We have developed a set of web-based tools that allow the user to query the warehouse after logging in with their unique username and password. Using the workbench (see picture below), a user can drag-and-drop search terms (1) into a Venn diagram-like interface (2). Once executed (3), the query will return the aggregate number of patients meeting the specified criteria (4). We also present a data grid that breaks down the patient count by age, race and gender (5). If there are more than 5 patients in any age, race and gender grouping, that value is presented to the user. If the value is less than 5 (but greater than zero), we denote it with a '*'. In addition, if the total patient count is less than ten, the grid is not displayed and the value returned by the query is replaced with "<10." The user is able to view their previous queries (6), and can regenerate the results in grid format by dragging the previous query to the appropriate location (7).

Assuming there are no IRB issues, we are also planning to allow the user to generate a limited, de-identified export of the patient cohort. We are still working on implementing this functionality, but if the patient cohort is sufficiently large (greater than 10) but not overwhelmingly so (less than a few thousand), we would allow the user to download an extract containing data on demographics, diagnoses, procedures, medications and laboratory tests. For larger extracts, or for extracts requiring other information, the user would have to submit a request to the warehouse team. Before receiving any extract, either through the workbench or directly from the warehouse team, it is likely that all users would be required to sign a Limited Data Use Agreement form.

2. What can't I do?

The warehouse is not really suited for tasks like electronic data collection, sample tracking, study administration or providing real-time alerts. Nor is it designed to serve as a clinical repository. While it is true that the warehouse is essentially a massive database, BMI has more appropriate solutions for investigators interested in study and data management. See our Research IT Services web site, or email the BMI Help Desk for more information.

3. What is the process for getting IRB approval to view a fully identified extract?

That process is still undetermined, but we are working on it. Until then, we can work with investigators on a case-by-case basis.

4. What if I have suggestions about additional functionality?

We'd love to hear them.

Integration with Research

1. Will i2b2 replace my research database?

No. While we at BMI are perfectly happy to host your research database, we do not intend for the research data warehouse to serve as a replacement. When we update the database, we will perform a complete refresh, wiping away all of the present data. We will reload everything from the different data sources, including any data that was added or changed since the last refresh. Therefore, we would prefer that the different research databases be kept separate, in order to simplify the data reconciliation process and prevent overlapping fields from being accidentally overwritten.

2. If I include my research data, will everyone be able to access it?

The only people who will be able to see your data are those to whom you grant authorization. If the information can be provided to the general research community, we will add it to the warehouse. If it cannot, we will mark it so that only you (or others in your group with proper approval) can access it.

3. What benefits do I gain from adding my research data?
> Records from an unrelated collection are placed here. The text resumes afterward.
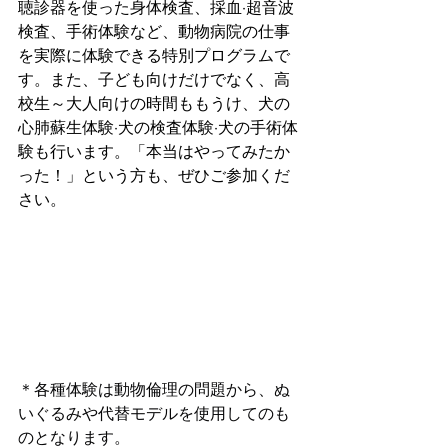
聴診器を使った身体検査、採血·超音波
検査、手術体験など、動物病院の仕事
を実際に体験できる特別プログラムで
す。また、子ども向けだけでなく、高
校生～大人向けの時間ももうけ、犬の
心肺蘇生体験·犬の検査体験·犬の手術体
験も行います。「本当はやってみたか
った！」という方も、ぜひご参加くだ
さい。
＊各種体験は動物倫理の問題から、ぬ
いぐるみや代替モデルを使用してのも
のとなります。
At a minimum, when reconciling data from different sources, we will be able to notify the source holders of discrepancies that may arise in overlapping fields (conflicting sex, data of birth, etc).

Also, when adding research data to information that has already been collected clinically, we can provide investigators with a more comprehensive view of their patient's condition than might otherwise be possible. Along the same lines, adding specialized research data to the general repository can improve the quality of information for the entire research community.
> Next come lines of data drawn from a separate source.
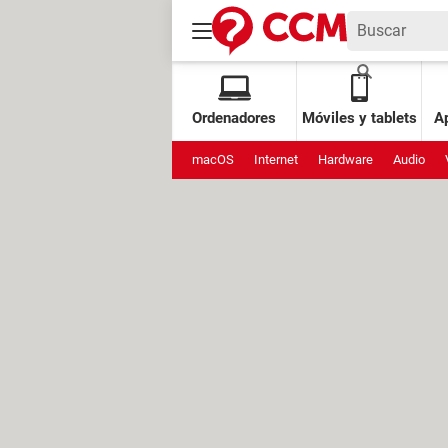
Ordenadores
Móviles y tablets
Ap
macOS
Internet
Hardware
Audio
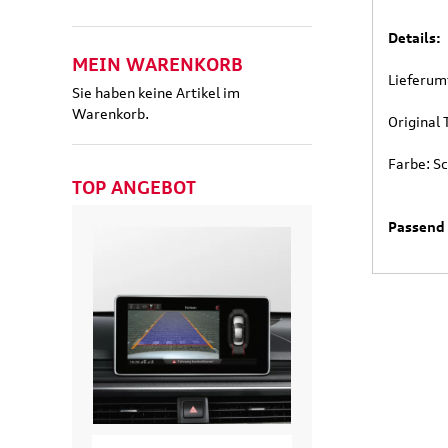
Details:
MEIN WARENKORB
Lieferum
Sie haben keine Artikel im
Warenkorb.
Original
Farbe: S
TOP ANGEBOT
Passend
4. How can I add my research database to the warehouse?

We are working to include sources as quickly as we can. Our initial focus will be on loading the largest sources and those that provide the biggest bang for the buck. We will be contacting researchers to gauge their interest over the coming weeks and months.

5. What do I need to do to ask questions about my data?

In order to ask questions about data in the warehouse, several issues must be addressed:

  • Collection: Is the data needed to answer the question being collected?
  • Modeling: Does an appropriate model of the data exist? Creating a representation for data types like numbers or text from a pick-list is relatively straightforward. For more complex sources like free-text clinical notes or images, one must decide on an appropriate transformation.
  • Integration: How should we handle discrepancies within your data? If a field within your database overlaps with a field in Epic or DocSite, how do we relate the two? How do we handle data conflicts? Is there a source we should treat as the "gold standard?"
  • Analysis: Given the sources available, what types of questions would you like to ask?

Other

1. What if I'm having trouble getting my research data out of Epic?

We anticipate this being a short-term problem that will gradually be resolved after the main Epic go-live. That being said, no one should be forced to go weeks or months without access to their data. Please contact the warehouse team and we will work with you to provide the necessary extracts.

2. Why do I have to enter my DocSite data into Epic (or vice versa)?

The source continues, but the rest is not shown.